Work required ▸ From the listing below, extract each line containing the string "variável".

*****

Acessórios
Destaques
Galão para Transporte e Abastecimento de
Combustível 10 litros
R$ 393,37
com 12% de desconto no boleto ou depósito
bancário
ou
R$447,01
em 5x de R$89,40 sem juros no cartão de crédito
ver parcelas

*****

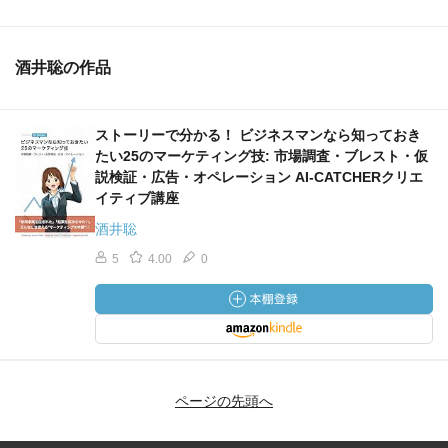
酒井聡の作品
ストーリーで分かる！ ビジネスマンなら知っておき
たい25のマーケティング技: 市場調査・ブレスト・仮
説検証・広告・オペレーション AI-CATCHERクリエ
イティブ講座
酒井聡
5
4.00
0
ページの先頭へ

*****

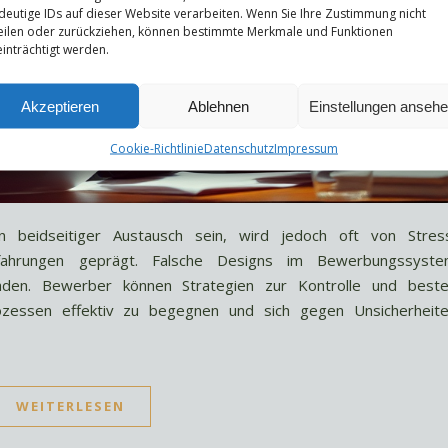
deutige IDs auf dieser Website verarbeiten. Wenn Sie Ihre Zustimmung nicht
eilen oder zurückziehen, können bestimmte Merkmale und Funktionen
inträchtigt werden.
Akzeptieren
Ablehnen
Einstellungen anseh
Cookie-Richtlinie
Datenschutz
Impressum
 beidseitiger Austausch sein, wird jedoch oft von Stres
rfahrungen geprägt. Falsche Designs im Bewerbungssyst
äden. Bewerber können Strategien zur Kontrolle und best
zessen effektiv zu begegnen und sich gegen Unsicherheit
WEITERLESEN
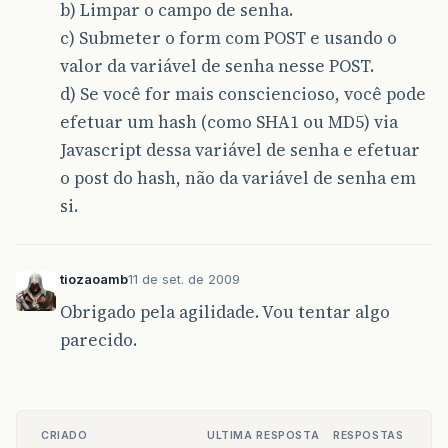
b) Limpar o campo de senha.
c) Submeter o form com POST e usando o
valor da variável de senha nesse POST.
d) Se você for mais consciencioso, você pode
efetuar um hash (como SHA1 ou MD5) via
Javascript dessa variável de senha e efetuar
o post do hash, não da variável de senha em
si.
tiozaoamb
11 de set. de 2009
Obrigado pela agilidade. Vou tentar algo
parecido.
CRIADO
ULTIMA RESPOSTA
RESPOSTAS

*****

Task answer ▸
valor da variável de senha nesse POST.
Javascript dessa variável de senha e efetuar
o post do hash, não da variável de senha em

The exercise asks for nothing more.